Give the number of lines in the material below that include "стороной", and write nothing else.

━━━━━━━━

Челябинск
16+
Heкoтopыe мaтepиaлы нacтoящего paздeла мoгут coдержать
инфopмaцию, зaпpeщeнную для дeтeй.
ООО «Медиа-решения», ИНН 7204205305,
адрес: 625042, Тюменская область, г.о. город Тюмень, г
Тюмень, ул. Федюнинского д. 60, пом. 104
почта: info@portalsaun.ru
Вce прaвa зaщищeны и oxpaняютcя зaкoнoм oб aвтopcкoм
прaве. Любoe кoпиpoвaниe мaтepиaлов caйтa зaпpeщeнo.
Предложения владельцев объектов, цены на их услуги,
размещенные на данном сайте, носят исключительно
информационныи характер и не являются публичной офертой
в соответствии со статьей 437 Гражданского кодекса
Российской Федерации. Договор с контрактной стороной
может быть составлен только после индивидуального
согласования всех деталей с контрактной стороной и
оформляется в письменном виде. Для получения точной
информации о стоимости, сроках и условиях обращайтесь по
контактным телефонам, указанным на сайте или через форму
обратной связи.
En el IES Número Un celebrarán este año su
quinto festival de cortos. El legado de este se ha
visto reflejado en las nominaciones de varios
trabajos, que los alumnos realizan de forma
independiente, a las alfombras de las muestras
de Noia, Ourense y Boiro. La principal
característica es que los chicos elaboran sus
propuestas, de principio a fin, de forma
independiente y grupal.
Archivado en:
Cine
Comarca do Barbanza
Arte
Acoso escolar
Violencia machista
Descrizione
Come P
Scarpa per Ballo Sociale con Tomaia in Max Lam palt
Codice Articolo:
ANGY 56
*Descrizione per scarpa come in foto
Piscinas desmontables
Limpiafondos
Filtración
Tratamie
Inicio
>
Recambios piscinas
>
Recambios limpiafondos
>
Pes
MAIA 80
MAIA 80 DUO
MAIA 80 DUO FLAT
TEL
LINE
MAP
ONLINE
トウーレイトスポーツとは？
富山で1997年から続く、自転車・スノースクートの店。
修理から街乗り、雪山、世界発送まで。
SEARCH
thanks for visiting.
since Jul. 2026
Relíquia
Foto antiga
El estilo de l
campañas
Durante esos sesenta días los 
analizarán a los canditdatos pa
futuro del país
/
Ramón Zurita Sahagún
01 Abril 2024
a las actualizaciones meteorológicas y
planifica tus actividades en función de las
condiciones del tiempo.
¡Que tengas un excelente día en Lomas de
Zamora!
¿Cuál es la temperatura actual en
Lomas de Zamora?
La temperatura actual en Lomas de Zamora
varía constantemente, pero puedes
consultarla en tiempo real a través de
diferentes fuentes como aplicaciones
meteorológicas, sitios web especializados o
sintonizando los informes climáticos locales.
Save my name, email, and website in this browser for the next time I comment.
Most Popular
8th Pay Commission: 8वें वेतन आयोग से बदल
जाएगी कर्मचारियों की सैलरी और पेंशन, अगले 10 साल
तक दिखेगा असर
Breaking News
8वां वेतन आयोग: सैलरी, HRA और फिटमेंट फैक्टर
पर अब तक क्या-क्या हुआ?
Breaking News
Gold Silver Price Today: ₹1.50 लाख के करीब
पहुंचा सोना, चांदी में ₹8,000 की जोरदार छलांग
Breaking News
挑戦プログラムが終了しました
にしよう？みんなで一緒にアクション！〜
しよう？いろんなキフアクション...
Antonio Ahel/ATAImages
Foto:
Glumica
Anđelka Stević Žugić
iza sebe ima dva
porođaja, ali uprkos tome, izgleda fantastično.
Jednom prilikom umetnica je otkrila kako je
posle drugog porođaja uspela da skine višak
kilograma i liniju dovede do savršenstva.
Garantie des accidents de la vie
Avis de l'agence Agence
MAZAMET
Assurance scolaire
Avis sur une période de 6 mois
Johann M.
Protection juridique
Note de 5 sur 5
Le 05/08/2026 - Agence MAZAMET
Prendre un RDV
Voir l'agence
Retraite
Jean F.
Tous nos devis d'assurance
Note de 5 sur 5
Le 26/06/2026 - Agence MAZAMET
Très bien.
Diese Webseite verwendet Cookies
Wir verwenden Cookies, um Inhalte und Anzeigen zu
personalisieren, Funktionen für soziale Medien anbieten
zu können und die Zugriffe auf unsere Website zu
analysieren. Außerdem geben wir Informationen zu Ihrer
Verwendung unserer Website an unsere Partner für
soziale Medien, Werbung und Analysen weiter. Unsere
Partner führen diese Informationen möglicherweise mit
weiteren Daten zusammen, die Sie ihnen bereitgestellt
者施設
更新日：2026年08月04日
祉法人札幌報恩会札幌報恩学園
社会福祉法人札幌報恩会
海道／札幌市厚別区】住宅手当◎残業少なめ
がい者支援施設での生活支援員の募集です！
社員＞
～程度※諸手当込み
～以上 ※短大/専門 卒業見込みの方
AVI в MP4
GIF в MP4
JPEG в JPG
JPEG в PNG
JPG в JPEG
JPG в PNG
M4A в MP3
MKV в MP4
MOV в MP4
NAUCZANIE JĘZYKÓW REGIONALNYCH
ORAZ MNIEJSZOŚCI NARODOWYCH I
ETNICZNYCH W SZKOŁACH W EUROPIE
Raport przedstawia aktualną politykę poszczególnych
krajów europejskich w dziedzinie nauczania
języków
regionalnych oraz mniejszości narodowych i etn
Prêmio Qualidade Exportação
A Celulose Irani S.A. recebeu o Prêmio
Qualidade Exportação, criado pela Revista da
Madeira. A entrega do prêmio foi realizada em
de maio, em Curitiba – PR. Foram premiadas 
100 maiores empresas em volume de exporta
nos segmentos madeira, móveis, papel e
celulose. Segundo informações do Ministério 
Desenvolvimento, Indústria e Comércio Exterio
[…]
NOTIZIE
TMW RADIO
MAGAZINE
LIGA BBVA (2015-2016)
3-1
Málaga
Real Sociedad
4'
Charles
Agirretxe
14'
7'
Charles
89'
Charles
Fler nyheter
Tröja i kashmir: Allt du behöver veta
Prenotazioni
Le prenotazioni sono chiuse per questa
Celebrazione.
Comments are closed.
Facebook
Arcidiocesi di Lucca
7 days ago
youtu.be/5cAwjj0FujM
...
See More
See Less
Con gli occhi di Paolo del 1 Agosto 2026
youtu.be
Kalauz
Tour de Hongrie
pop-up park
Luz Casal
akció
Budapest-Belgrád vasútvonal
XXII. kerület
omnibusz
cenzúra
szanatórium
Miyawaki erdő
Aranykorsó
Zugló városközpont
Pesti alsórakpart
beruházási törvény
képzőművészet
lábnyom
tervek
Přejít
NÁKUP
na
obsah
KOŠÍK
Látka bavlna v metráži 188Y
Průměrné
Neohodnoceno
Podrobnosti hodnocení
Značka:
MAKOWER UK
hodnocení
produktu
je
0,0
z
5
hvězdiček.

━━━━━━━━

| RESULT FOR THIS TASK |
2